The difficulty, however, is that there is little contextual framing – either through notes or editorial commentary – for readers unfamiliar with Jung and his method. But for those willing to persevere, this collection becomes something of a biographical treasure trove, containing heaps of exciting new material. (More than half of the original interviews never made their way into Memories, Dreams, Reflections.)
There, Jung often came across as a mystic more at home in an ethereal “otherworld” than in the company of men. Rumors still swirl that he was himself a high-functioning psychotic, not helped by his mischievous comment “Show me a sane man and I’ll cure him for you.” But one of the quieter pleasures of these interviews is the gradual revelation of how unsentimental – and at times downright catty – he could be.
He associated with many great men of his time, including Theodore Roosevelt, the philosopher William James and Albert Einstein. Yet, by his own admission, Jung “snubbed countless people” who failed to pique his interest. Astronomer Percival Lowell and the Austrian physicist Wolfgang Pauli are dismissed as losers with “no friends nor relationships,” while Jung is pleased to report he has “very many.” Even Einstein, whom he met in 1910, was merely “a man who simply consisted of a theory”; when it came to human concerns, “a personality was lacking.” Miaow.
Unexpected yet welcome is Jung’s account of his intercontinental travels, glimpsed only briefly in Memories, Dreams, Reflections but clearly central to his intellectual formation. He visits Istanbul, Athens, Rhodes, Palestine, Egypt, Oxford and the United States. Most evocative of all, however, are his descriptions of India, where he reaches a form of enlightenment, seeming to spend “not months, but nearly decades” there, and of Africa, where “endless primeval time” might be experienced.
It’s baffling that Jung remains something of a comparative obscurity. And yet our current age of anxiety has internalized Jungian theory just as much as it has the psychosexual dramas of Freudian analysis. Parents live in fear they’ll give their child a “complex”; you may well have taken a Myers-Briggs or BuzzFeed quiz which will tell you which “archetype” you are, and everyone and their grandma loves to pronounce whether they’re an “introvert” or “extrovert”: all terms coined by Jung.
This volume goes a long way in revealing the man behind the psychobabble.

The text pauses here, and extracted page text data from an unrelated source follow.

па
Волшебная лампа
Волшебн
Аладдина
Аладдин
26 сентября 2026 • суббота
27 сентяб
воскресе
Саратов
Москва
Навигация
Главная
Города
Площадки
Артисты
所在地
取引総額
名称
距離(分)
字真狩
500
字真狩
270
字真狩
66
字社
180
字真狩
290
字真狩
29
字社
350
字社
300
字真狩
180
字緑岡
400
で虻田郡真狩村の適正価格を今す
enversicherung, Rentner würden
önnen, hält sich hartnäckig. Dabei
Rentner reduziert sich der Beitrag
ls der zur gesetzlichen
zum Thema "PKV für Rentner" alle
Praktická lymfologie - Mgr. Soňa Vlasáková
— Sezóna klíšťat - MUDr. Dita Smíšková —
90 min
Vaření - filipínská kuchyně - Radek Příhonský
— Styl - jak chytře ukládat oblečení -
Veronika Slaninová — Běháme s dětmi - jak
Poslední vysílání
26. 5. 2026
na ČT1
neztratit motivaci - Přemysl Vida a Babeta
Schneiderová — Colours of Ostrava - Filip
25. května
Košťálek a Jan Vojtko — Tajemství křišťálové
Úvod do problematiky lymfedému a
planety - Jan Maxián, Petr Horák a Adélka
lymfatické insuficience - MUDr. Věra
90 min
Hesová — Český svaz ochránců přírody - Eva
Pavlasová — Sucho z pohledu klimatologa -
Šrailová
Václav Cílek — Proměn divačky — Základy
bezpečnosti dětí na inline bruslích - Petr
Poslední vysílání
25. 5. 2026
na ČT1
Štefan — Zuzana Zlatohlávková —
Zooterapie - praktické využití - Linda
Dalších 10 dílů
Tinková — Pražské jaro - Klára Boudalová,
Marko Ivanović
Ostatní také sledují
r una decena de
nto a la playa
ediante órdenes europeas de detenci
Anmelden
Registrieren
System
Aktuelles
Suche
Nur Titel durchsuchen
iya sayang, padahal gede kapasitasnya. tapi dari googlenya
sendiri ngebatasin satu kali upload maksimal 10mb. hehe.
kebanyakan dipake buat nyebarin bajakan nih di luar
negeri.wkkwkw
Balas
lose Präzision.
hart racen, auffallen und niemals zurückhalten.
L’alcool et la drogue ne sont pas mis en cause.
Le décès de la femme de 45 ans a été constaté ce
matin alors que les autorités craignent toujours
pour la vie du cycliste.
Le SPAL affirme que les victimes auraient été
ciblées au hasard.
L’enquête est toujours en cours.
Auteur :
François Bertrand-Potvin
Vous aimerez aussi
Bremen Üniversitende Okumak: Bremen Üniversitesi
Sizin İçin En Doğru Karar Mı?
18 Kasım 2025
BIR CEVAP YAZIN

It also proves Jung quite wrong in his claim that his life did not “contain the matter from which one could make a biography worth reading.” At once hallucinogenic, cryptic, whimsical, gossipy and downright peculiar, this collection of interviews is testament to how rich Jung’s “inner life” really was. Few minds have left such a strange and fertile imprint on how we understand ourselves. If, of course, we ever could.